For his accomplishments and leadership Cooley is named the 2022 Daily Chronicle Football Player of the Year for the second straight season

“It was really fun,” Cooley said. “Even with the outcome we had, it was still a really successful year. We accomplished a lot. It was a good run.”

The Spartans were 12-1 this season and recorded six shutouts. Five of them were against playoff teams and two were in the postseason.

“I think the legacy from a record standpoint stands for itself,” Sycamore coach Joe Ryan said. “But it’s also a legacy of they showed what to do to be successful. This doesn’t happen. You don’t just show up and have three-year starters. It just doesn’t happen that way. It’s through a lot of hard work in the offseason, a lot of hard work in the weight room. They really enjoyed competing with each other and against each other sometimes in practice. ... That isn’t always there for everybody, and I think our younger kids got to see how competitive this group is.”

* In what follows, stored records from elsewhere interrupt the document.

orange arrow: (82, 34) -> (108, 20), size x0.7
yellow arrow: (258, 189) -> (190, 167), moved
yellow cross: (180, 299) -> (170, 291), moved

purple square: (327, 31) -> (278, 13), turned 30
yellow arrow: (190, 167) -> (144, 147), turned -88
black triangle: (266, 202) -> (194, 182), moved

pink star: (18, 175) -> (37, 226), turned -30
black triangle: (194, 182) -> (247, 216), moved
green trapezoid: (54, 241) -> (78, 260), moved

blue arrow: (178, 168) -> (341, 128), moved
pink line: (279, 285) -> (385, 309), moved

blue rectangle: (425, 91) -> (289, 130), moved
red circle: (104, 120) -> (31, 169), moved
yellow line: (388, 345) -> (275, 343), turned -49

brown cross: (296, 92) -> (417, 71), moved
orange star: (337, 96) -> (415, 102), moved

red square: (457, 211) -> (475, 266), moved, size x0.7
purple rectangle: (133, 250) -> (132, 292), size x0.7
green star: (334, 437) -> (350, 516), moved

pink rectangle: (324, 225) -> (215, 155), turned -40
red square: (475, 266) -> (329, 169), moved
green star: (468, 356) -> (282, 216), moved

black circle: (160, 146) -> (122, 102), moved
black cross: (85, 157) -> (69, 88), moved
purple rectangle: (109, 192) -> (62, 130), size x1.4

Ryan said Cooley was at the center of that.

“He worked every day, worked hard in the offseason,” Ryan said. “His weight totals are as high as we’ve had with anybody. He didn’t rest on his laurels after his junior year. We worked and improved to get bigger and stronger. That’s what made him so dominating.”

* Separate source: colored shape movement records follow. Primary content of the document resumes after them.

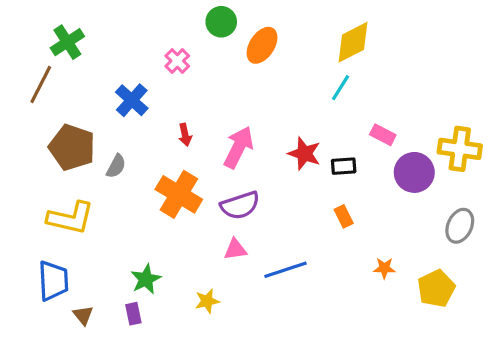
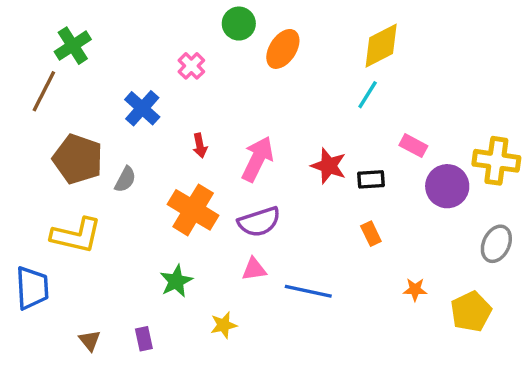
blue line: (286, 270) -> (308, 291), turned 30
green star: (146, 279) -> (176, 281), moved
blue trapezoid: (53, 281) -> (32, 288), moved

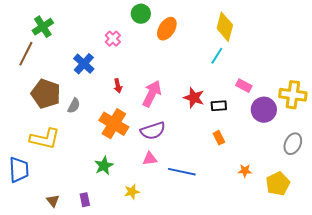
yellow diamond: (381, 46) -> (225, 27), turned -48

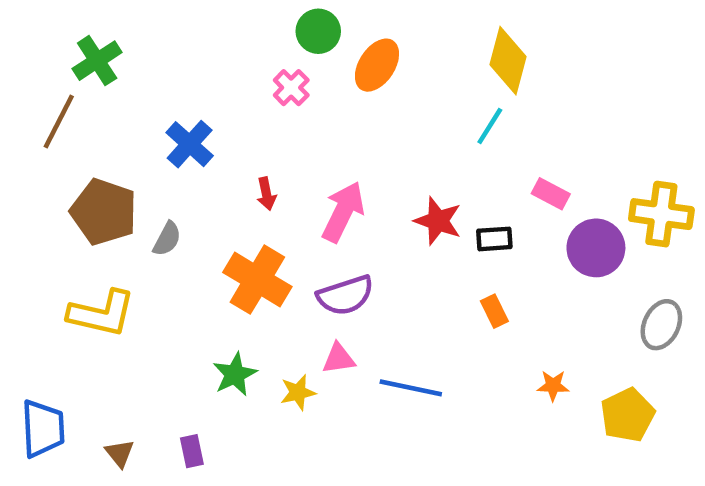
pink cross: (113, 39) -> (291, 88), moved
blue trapezoid: (19, 170) -> (43, 429), moved
yellow star: (132, 192) -> (298, 392), moved

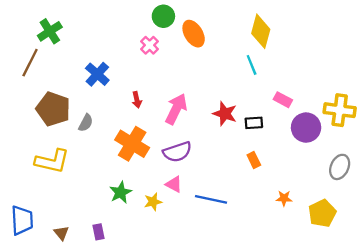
orange ellipse: (377, 65) -> (194, 34), turned -64
cyan line: (490, 126) -> (252, 65), turned -54
pink triangle: (339, 359) -> (174, 184), turned 36

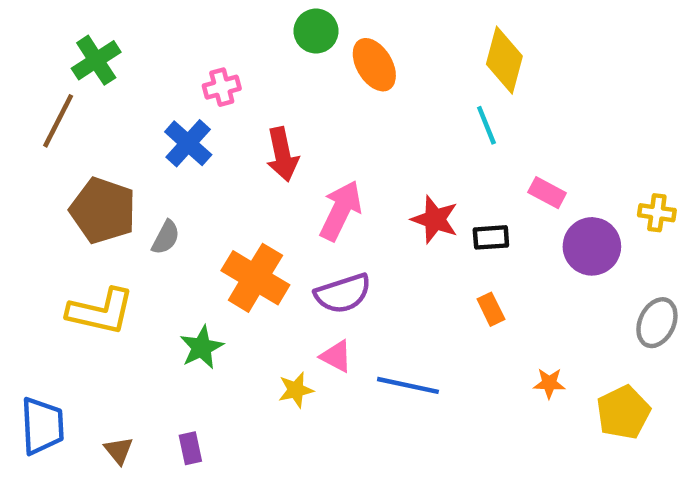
pink cross: (150, 45) -> (222, 87), moved, turned 30
red arrow: (137, 100) -> (282, 154), moved, size x1.6
yellow cross: (340, 110) -> (657, 213), size x0.6
green star: (121, 192) -> (202, 347), moved

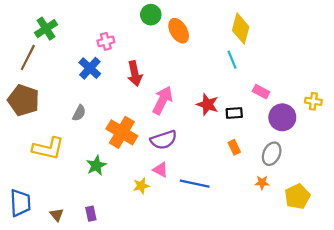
brown pentagon: (103, 211) -> (24, 100), moved
gray ellipse: (657, 323) -> (272, 154), moved

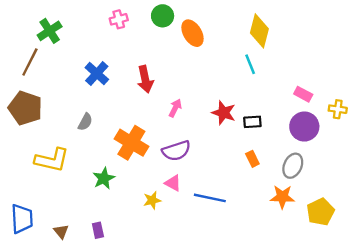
pink cross: (106, 41) -> (119, 19), moved
pink rectangle: (261, 92) -> (303, 94), moved
pink arrow: (163, 100) -> (175, 108), size x0.6
orange star: (262, 183) -> (282, 197), size x1.5

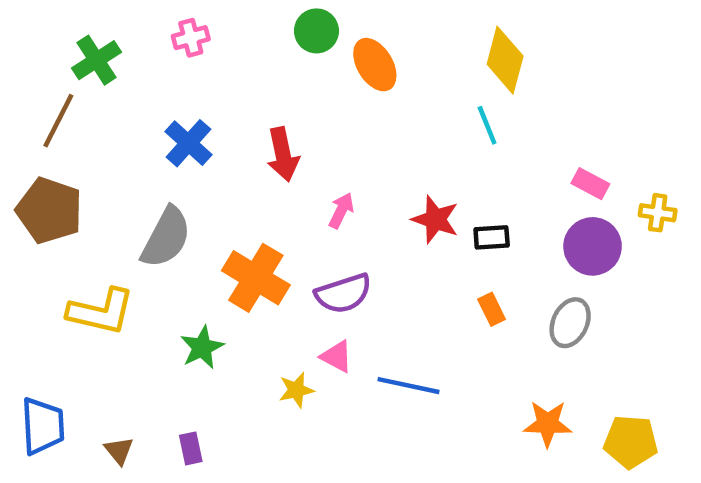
pink cross: (119, 19) -> (191, 38), moved
gray semicircle: (85, 122) -> (166, 237), size x1.8
orange star: (282, 197) -> (548, 424), moved
yellow pentagon: (320, 212) -> (631, 442), moved, turned 30

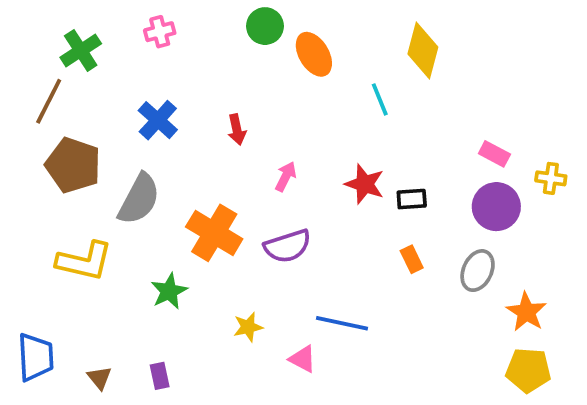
cyan line: (487, 125) -> (380, 99), moved
red arrow: (283, 154) -> (237, 129), size x0.7
brown pentagon: (49, 210) -> (73, 165), moved
pink triangle: (337, 356) -> (303, 359), moved
orange star: (548, 424) -> (526, 312), moved, turned 30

Ryan said he wasn’t sure if Cooley would be able to improve on his 2021 campaign. But that was goal No. 1, and both player and coach said that mission was accomplished.

“That was one of my goals at the beginning of the year, to improve and be better than I was last year,” Cooley said. “I think I did.”

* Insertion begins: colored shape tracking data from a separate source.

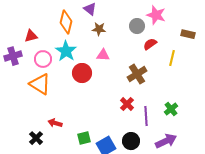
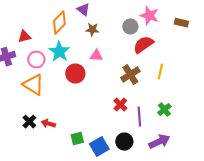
orange diamond: (66, 22) -> (59, 23), turned 30
brown rectangle: (188, 34) -> (181, 23), moved
red semicircle: (150, 44) -> (143, 45), size x1.5
yellow line: (172, 58) -> (160, 72), moved
black cross: (36, 138) -> (29, 122), moved

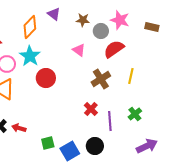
brown star: (92, 30) -> (83, 20), moved
pink triangle: (96, 56) -> (79, 50), moved, turned 32
purple arrow: (159, 142) -> (147, 146), moved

Ryan said Cooley needed to work on finishing his blocks offensively and said it seemed like he took joy in finishing the play on top of an opposing player.

It was a notion Cooley agreed with.

“It’s just dominating the guy in front of you and running someone over,” Cooley said. “We’ve got to lead the way for them. It’s fun leading the way for them and seeing them achieve all that.”

Cooley said he hasn’t finalized any college plans, including which sport he wants to play – he’s also a state qualifying wrestler.

Ryan said he feels Cooley can be an asset to a college team and thinks coaches are too caught up in things like height and weight, something that works against the 6-foot, 290-pound Cooley.

“I understand about measurables, but I also understand what a really good football player is,” Ryan said. “I know he can compete at the next level. People see him, maybe a shade under 6-foot, 300 pounds, and they don’t think he has the arm length to go against some of the bigger offensive linemen. ... A lot of football players with not quite the right measurables can win you a lot of football games at a lot of levels.”